Nothing happened. He remembered nothing, so nothing happened. The time he spent in the compound was locked away somewhere in the confines of his memory, and he neither wished nor intended to access it. The information wasn’t required. Not for what he was doing. Not for this.

  “Okay, fine,” Gus resolved, after a long enough silence. “Just know that when you do want to talk, I’m here.”

  Gus sped up, walking back to the head of the group to talk to Desert.

  Lucy Sanders.

  Her name was Lucy Sanders, not Desert.

  How did he know that?

  Whizzo was a kid from the south west town of Tavistock. He grew up with two parents, had a pet cat. He had done his IT GCSE by the age of eleven. He can take apart and reassemble a computer in under a minute. His real name is Harry Segworth.

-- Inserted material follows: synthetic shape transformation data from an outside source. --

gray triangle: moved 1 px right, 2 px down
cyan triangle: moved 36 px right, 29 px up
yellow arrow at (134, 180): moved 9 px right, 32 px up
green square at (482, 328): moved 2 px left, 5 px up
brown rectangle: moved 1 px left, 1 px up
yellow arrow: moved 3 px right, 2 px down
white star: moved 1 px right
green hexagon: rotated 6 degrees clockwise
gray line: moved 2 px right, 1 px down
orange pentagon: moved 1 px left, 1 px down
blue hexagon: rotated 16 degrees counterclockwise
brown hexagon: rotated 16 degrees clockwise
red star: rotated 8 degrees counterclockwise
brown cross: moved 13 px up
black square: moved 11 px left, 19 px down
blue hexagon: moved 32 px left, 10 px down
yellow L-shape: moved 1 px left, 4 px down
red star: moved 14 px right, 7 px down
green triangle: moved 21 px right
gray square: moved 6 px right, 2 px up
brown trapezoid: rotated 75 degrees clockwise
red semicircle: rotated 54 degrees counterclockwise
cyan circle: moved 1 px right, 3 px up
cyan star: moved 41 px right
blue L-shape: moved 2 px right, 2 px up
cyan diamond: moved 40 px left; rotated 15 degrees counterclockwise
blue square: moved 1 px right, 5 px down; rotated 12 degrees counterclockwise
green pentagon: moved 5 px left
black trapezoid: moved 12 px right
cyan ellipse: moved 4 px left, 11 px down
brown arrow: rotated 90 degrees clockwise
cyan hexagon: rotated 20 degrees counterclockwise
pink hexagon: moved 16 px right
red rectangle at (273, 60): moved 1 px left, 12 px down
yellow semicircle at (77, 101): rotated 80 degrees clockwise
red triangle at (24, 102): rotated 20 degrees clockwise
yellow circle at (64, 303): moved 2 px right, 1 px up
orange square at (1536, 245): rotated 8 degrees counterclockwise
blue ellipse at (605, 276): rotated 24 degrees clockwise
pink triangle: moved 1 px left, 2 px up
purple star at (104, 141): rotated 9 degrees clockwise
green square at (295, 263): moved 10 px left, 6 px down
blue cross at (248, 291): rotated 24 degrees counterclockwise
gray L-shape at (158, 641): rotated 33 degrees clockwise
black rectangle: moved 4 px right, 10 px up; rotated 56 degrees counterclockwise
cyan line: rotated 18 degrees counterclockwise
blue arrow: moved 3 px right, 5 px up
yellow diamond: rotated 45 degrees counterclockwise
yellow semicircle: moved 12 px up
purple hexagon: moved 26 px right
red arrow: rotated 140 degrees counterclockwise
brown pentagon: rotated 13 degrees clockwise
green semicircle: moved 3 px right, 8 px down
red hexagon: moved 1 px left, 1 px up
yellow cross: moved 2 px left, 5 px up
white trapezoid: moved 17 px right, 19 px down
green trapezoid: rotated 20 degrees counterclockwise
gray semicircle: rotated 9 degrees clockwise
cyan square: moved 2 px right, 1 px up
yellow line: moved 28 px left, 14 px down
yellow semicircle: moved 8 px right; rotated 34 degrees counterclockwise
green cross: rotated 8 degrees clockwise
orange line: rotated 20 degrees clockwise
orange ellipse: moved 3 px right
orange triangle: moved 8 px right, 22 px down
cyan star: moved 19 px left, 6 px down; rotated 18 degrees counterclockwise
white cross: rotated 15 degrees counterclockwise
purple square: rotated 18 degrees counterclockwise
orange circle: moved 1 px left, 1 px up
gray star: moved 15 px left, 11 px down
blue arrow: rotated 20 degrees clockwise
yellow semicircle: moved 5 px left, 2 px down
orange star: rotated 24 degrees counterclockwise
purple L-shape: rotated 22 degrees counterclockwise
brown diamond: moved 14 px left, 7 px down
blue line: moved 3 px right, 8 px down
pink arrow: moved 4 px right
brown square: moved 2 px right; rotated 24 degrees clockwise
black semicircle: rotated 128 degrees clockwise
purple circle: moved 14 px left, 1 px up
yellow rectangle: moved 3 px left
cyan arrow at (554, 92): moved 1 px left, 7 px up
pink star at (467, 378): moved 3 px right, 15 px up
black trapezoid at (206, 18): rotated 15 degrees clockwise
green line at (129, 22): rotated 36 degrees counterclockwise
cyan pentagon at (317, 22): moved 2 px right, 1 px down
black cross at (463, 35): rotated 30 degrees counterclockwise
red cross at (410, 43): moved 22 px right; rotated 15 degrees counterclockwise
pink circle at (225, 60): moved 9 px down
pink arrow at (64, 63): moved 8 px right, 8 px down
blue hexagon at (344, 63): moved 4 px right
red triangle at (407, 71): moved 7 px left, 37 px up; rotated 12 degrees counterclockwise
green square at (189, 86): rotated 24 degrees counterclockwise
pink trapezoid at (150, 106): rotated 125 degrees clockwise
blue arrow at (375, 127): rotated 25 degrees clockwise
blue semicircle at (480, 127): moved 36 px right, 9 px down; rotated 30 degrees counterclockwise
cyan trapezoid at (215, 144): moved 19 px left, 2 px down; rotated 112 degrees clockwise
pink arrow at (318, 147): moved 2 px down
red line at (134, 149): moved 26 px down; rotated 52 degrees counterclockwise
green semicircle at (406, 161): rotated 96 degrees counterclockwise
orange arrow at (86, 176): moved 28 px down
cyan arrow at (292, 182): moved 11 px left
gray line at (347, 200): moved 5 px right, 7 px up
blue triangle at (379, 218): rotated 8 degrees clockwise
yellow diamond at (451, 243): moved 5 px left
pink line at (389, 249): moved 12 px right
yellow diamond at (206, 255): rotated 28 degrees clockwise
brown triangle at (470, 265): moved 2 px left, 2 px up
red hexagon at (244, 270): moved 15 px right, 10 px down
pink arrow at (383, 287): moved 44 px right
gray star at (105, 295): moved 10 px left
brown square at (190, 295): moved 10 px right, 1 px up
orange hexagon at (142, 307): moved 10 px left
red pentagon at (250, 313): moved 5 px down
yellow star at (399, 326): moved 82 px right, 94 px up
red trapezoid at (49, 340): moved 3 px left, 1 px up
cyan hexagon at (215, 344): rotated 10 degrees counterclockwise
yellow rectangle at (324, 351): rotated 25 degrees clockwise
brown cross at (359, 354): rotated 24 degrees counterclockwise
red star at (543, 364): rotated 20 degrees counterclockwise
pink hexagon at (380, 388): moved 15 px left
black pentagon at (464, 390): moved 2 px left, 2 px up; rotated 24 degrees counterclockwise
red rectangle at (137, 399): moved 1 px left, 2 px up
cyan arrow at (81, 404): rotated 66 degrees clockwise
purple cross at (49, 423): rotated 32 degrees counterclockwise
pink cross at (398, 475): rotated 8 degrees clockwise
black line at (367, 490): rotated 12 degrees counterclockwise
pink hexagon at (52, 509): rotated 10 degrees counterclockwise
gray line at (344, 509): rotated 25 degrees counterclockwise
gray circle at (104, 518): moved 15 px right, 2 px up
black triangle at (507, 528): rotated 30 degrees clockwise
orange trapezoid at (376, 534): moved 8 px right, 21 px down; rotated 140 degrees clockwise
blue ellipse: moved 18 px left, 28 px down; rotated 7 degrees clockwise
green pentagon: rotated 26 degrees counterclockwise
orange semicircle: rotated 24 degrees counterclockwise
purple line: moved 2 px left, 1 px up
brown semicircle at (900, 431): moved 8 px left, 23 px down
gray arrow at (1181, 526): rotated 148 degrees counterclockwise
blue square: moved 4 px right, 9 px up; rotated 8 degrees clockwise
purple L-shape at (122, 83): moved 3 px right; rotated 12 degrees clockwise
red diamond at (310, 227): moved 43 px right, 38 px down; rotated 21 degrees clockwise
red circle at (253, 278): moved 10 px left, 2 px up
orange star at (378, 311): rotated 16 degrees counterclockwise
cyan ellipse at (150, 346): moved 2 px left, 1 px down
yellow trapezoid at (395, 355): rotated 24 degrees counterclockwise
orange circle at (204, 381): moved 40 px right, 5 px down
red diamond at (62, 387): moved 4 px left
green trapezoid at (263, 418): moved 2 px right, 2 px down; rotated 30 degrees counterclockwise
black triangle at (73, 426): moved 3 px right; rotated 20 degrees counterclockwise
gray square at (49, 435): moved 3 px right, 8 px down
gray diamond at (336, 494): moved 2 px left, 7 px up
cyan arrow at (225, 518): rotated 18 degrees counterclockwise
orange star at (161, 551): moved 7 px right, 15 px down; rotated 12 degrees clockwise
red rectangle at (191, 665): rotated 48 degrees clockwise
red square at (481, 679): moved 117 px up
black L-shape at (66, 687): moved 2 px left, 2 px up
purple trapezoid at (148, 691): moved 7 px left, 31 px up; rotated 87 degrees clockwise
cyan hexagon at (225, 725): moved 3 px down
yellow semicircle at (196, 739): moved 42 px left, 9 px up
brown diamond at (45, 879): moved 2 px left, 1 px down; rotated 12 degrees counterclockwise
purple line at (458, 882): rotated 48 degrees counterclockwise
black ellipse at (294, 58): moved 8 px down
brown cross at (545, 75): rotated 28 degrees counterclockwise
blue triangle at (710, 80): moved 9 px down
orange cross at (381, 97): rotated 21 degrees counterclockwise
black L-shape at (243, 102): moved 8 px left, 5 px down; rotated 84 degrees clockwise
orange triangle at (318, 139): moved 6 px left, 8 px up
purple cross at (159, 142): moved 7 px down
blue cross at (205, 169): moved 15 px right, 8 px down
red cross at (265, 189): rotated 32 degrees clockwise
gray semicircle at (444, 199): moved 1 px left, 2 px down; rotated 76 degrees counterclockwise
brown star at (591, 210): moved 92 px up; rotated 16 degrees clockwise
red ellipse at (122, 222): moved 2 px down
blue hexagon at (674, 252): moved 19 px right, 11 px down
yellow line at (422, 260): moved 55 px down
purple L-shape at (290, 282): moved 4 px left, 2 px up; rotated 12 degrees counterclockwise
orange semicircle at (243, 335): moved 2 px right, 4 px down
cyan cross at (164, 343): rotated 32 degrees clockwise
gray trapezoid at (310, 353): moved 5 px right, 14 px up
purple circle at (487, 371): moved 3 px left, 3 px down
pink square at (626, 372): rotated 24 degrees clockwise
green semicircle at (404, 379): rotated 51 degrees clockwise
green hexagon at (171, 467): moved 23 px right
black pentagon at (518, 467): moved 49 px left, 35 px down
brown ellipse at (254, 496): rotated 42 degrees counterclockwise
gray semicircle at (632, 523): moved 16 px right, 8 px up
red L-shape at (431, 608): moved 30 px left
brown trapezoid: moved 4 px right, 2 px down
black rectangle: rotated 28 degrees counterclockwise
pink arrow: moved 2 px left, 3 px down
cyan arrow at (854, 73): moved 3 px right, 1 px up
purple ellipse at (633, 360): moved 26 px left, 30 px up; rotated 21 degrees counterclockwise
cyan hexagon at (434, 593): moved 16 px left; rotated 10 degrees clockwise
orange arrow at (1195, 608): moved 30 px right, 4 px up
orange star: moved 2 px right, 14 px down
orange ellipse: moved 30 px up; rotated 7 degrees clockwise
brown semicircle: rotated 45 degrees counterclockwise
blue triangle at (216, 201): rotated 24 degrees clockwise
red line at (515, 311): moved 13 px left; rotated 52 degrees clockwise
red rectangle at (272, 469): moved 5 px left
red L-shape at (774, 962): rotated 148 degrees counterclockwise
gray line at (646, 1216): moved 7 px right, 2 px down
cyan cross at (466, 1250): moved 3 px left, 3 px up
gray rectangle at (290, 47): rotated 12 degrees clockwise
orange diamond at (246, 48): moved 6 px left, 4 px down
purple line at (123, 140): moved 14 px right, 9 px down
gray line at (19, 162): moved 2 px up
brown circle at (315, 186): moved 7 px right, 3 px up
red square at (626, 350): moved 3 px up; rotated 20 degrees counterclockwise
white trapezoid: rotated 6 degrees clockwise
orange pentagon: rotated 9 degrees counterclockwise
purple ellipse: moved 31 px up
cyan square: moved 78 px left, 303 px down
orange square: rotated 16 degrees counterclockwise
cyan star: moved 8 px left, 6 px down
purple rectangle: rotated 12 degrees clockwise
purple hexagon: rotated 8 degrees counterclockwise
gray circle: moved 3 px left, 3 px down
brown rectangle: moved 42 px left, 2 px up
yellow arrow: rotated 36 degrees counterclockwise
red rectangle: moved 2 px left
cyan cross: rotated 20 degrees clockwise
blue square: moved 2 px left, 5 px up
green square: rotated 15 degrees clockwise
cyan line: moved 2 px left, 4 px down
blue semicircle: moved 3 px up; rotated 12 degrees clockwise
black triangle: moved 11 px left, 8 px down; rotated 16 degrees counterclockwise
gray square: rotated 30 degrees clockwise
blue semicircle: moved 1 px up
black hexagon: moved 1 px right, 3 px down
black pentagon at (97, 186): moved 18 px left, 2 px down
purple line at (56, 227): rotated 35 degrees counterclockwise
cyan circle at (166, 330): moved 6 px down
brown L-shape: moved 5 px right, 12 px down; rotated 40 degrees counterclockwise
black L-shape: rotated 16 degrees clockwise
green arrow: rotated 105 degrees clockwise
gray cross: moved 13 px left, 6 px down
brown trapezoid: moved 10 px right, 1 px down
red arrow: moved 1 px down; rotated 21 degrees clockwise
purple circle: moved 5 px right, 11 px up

  Prospero’s real name is Luke Worth. His codename, Prospero, was derived from a character in Shakespeare’s play The Tempest, who was betrayed and left to die on an island, then goes on to free the spirit Ariel – very much like the way he met Desert after he’d been betrayed by Hayes, and helped to free her from the shackles of her persona as Lucy Harvey.

  Prospero is proficiently trained as a sniper and is sufficient in hand-to-hand combat.

  Donny knew all this and more. He knew everything about these people. Everything except for the reason that he knew this.

  He just did. Because it was his job to know.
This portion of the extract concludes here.